Domestic Violence is abuse which occurs within a close personal or family relationship and is used as a means of exercising power & control over another person.  Acts of domestic violence or battering cause not only physical injury, but also the loss of trust, loss of personal safety in one's home, and loss of control over one's own life.


Abuse Is:


Physical-slapping, punching, hitting with objects, kicking and choking

Emotional/Psychological-name calling, humiliating, silent treatment, making you feel like everything is your fault, yelling/screaming at you & threats of harm or death

Sexual-sexual gestures/remarks, unwanted touching, rape

Financial-restricted access to financial resources, property and/or money taken without consent

Neglect-abandonment, isolation from friends or family, failure to provide for your needs, (food, clothing, shelter), withholding medication and assistive devices.


IF THERE IS VIOLENCE IN YOUR HOME, YOU ARE NOT ALONE
YOU HAVE CHOICES

For help, contact the Domestic Violence Hot line: 1-800-799-7233

Proverbs 3:23-26,

"Then you will go safely on your way; your foot will not stumble.  When you lie down, and your sleep will be pleasant.  Don't fear sudden danger or the ruin of the wicked when it comes, for the LORD will be your confidence and will keep your foot from a snare."


May God's Peace Be Among You Today & Forever!

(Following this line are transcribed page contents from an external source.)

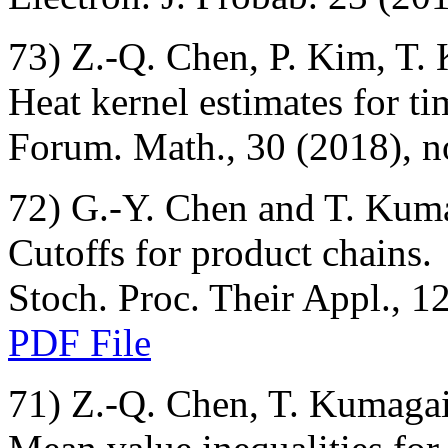
73) Z.-Q. Chen, P. Kim, T.
Heat kernel estimates for ti
Forum. Math., 30 (2018), n
72) G.-Y. Chen and T. Kum
Cutoffs for product chains.
Stoch. Proc. Their Appl., 1
PDF File
71) Z.-Q. Chen, T. Kumagai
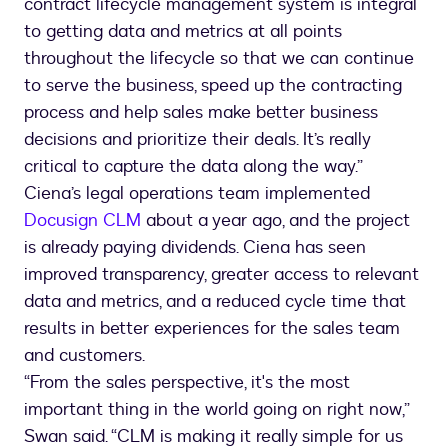
contract lifecycle management system is integral
to getting data and metrics at all points
throughout the lifecycle so that we can continue
to serve the business, speed up the contracting
process and help sales make better business
decisions and prioritize their deals. It’s really
critical to capture the data along the way.”
Ciena’s legal operations team implemented
Docusign CLM
about a year ago, and the project
is already paying dividends. Ciena has seen
improved transparency, greater access to relevant
data and metrics, and a reduced cycle time that
results in better experiences for the sales team
and customers.
“From the sales perspective, it's the most
important thing in the world going on right now,”
Swan said. “CLM is making it really simple for us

Tuesday, December 27, 2011

A Tribute To My Friend Mrs. Christine

Hello everyone, I just wanted to tell you just prior to Christmas, I happened to call the domestic violence shelter the other day to say Merry Christmas to the staff and the director told me that my mentor, counselor had passed away around Thanksgiving.  I didn't know anything about it.  I was so devastated.  It really hurt me to my core.  She had cancer & became aware of the cancer a year or so ago.  I just want to pay a tribute to her life and the work that she so strongly believed in.  She has helped so many women of domestic violence get out of their situation and stay out of those situations.  God put her into my life.  She would take us places and do things with us ladies.  We always had to go to group and get counseling.  She always gave us information about domestic violence and taking our power back.  She will be greatly missed.  She even came to my church sometimes.  She cared about so many people.  Rest assured I know one day I will see her again.  Its always good to have someone in your life to help you along the way.  Treasure those people in your life and never take them for granted.  All be blessed! :-)

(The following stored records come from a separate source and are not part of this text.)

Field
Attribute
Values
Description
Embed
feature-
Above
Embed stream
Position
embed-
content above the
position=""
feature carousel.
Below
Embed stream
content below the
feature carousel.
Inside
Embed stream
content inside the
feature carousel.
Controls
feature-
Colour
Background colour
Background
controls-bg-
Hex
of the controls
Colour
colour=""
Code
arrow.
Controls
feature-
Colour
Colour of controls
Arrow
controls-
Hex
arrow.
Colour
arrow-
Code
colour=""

Good Morning, Hope Everyone Had A Great Christmas!

Good Morning,

I hope that everyone had a wonderful time with family & friends.  I hope you received everything that you wished for Christmas.  I had a great time.  Thanks to my parents for my lovely gift.  My daughter made me a craft that says "HOPE", that she painted by hand.  I have to find a small picture of her to put in the frame.  Those kind of gifts from your children are special and will always be treasured.

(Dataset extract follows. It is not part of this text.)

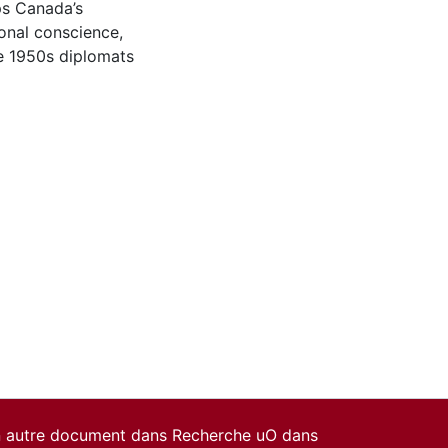
aps Canada’s
ional conscience,
e 1950s diplomats
un autre document dans Recherche uO dans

Saturday, December 24, 2011

Safe Haven For Women Who Need Encouragement

Hello,

My name is Cheryl.  I am a victim of domestic violence.  I am creating this blog for the sole purpose of having a safe place where women like myself can express their feelings and issues.  You don't have to give your real name.  As women of domestic violence we often need a place to vent our feelings to one another to encourage or build each other up.  I am a Christian and I believe that God has something better in store for you.  He wants the best for you.  If you are in a abusive relationship, you need to get out and find a safe place.  I am blogging based on my own experiences.  I hope it will be an encouragement for you.  Thanks for stopping by.  God Bless Always!